───── Input records
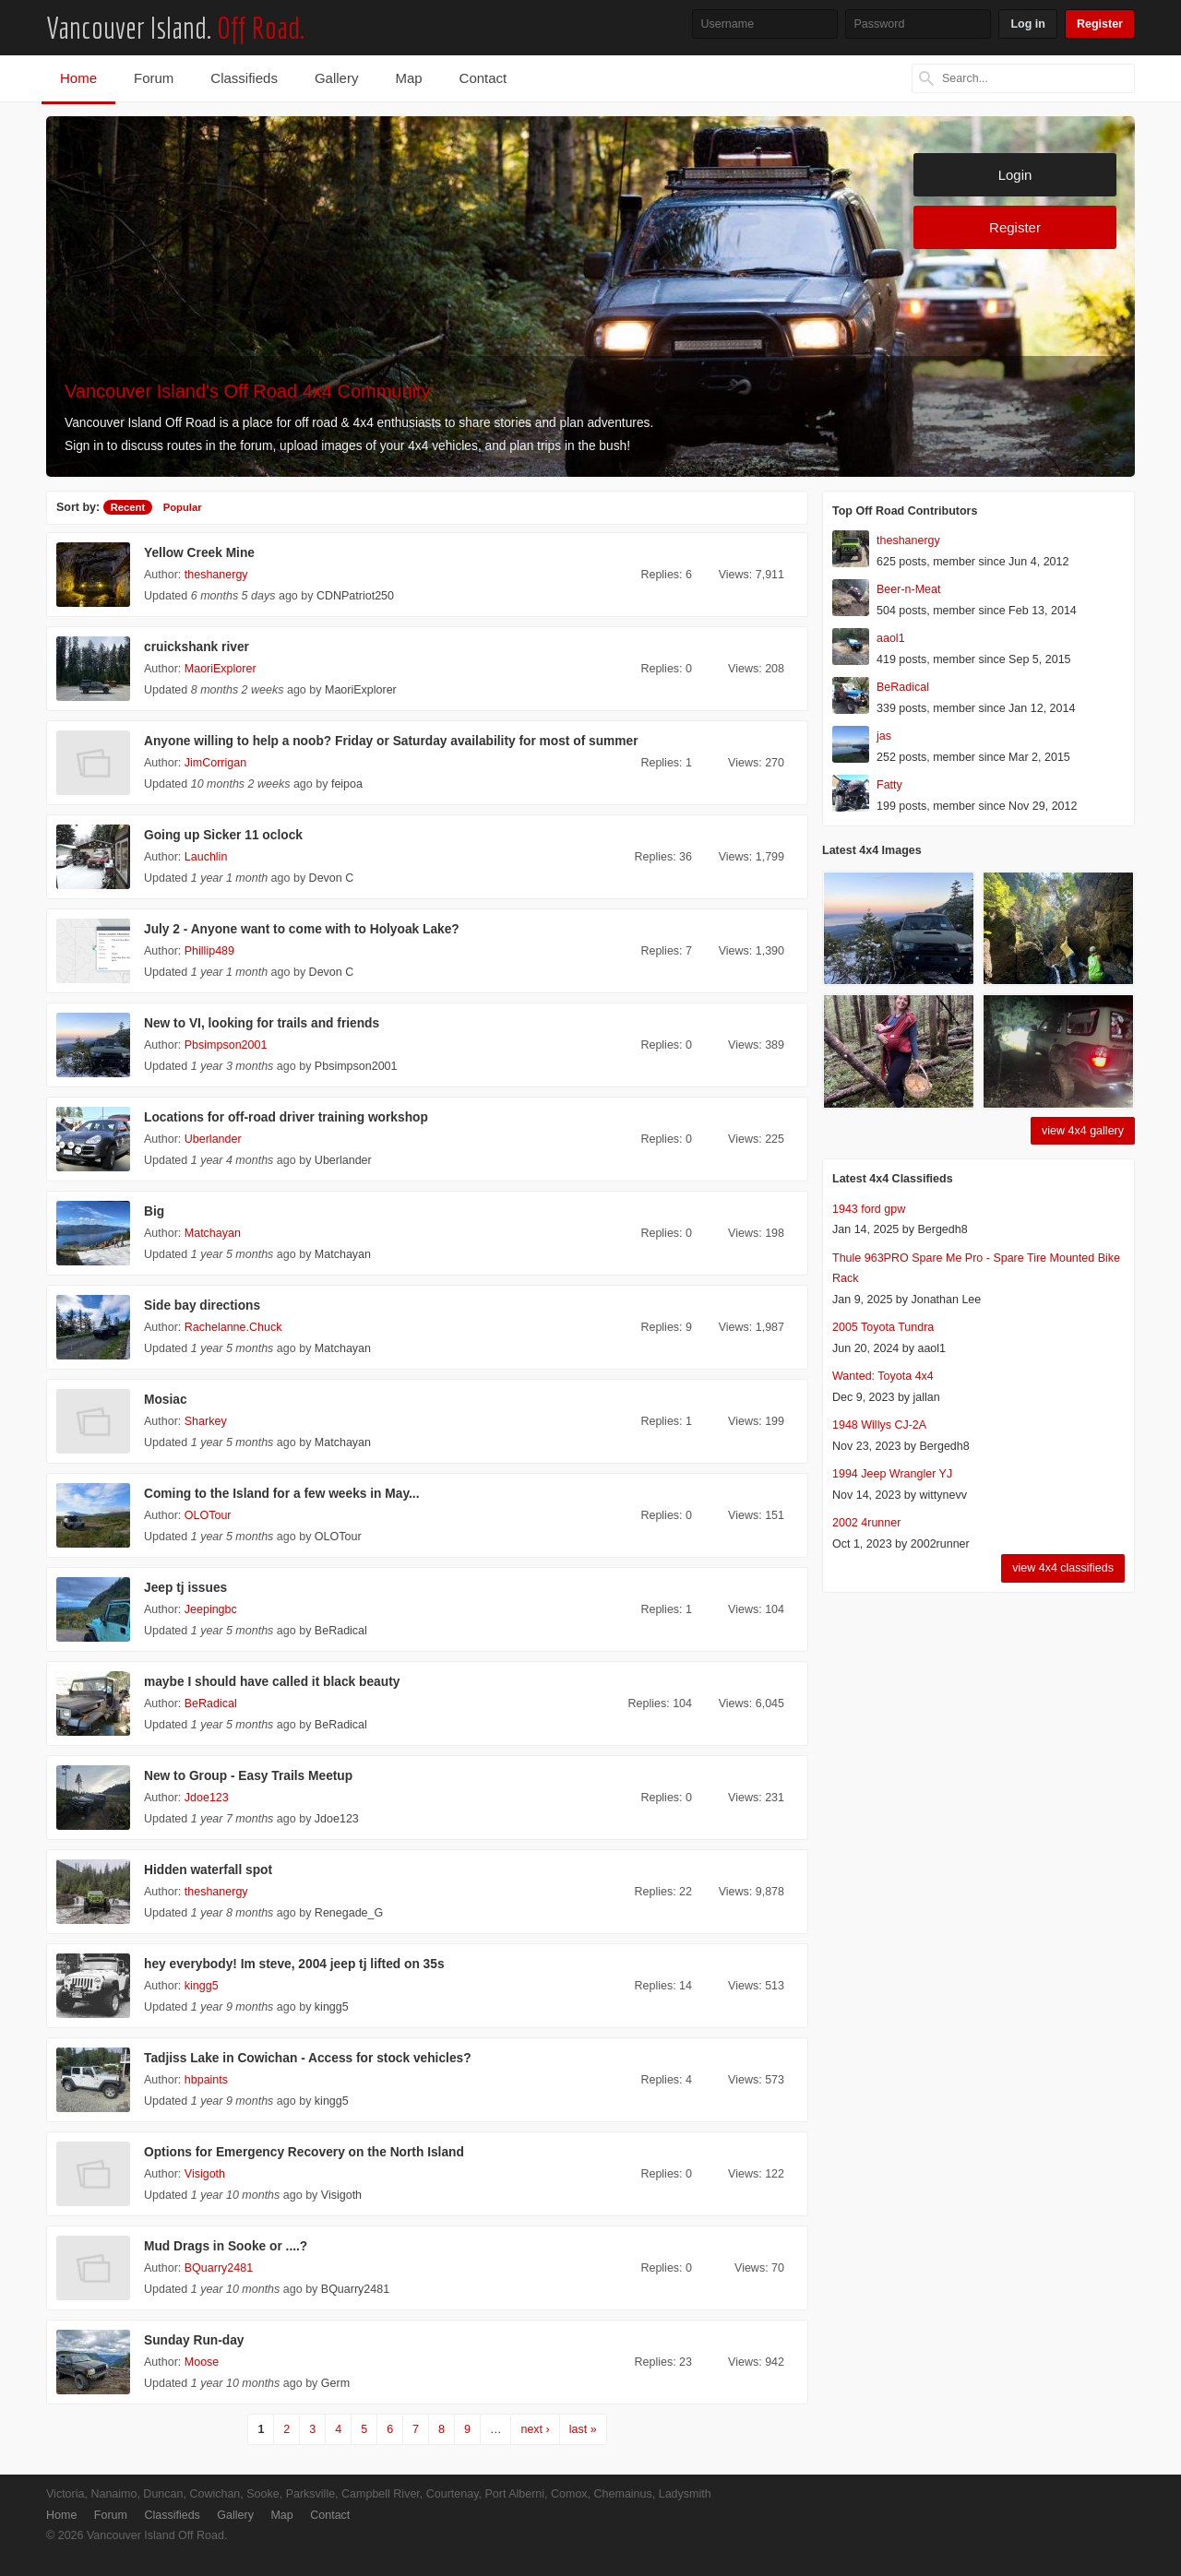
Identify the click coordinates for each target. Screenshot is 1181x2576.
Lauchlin (206, 856)
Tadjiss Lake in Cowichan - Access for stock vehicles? (307, 2058)
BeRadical (341, 1630)
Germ (335, 2383)
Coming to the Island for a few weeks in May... (281, 1494)
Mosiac (165, 1400)
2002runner (940, 1543)
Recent (128, 507)
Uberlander (213, 1139)
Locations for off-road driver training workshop (286, 1117)
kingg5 (202, 1985)
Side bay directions (202, 1305)
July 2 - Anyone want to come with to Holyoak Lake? (301, 929)
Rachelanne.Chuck (233, 1327)
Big (154, 1211)
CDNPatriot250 (355, 595)
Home (78, 78)
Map (408, 78)
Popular (182, 507)
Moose (202, 2362)
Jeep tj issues (185, 1588)
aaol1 (891, 638)
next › (534, 2429)
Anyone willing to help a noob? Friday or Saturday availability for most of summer (391, 741)
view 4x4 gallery (1083, 1130)
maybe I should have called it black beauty (272, 1682)
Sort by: (78, 507)
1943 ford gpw (868, 1209)
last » (583, 2429)
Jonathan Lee (946, 1299)
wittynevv (943, 1495)
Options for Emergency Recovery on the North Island (304, 2152)
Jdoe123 (207, 1797)
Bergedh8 (942, 1229)
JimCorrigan (215, 762)
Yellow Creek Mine (199, 553)
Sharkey (206, 1421)
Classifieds (244, 78)
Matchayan (213, 1233)
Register (1100, 24)
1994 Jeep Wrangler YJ (892, 1473)
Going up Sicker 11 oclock (223, 835)
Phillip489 (209, 950)
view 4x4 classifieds (1063, 1567)
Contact (483, 78)
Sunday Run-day (194, 2340)
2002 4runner (866, 1522)
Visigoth (205, 2173)
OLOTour (208, 1515)
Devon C (331, 878)
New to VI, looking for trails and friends (261, 1023)
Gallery (337, 78)
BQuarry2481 (219, 2267)
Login (1015, 175)
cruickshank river (196, 647)
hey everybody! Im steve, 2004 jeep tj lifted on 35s (294, 1964)
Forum (153, 78)
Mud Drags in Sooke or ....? (225, 2246)
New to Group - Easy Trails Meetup (248, 1776)
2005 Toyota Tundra (883, 1327)
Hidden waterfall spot (208, 1870)
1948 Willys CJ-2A (879, 1425)
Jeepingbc (211, 1609)
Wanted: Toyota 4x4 (883, 1376)
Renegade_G (349, 1912)
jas (884, 736)
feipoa (347, 784)
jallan (926, 1397)
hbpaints (206, 2079)
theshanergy (216, 574)
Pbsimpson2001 (226, 1045)
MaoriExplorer (220, 668)
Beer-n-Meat (908, 589)
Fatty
──────────
All lines above containing the string "Toyota" are to be collected.

2005 Toyota Tundra (883, 1327)
Wanted: Toyota 4x4 (883, 1376)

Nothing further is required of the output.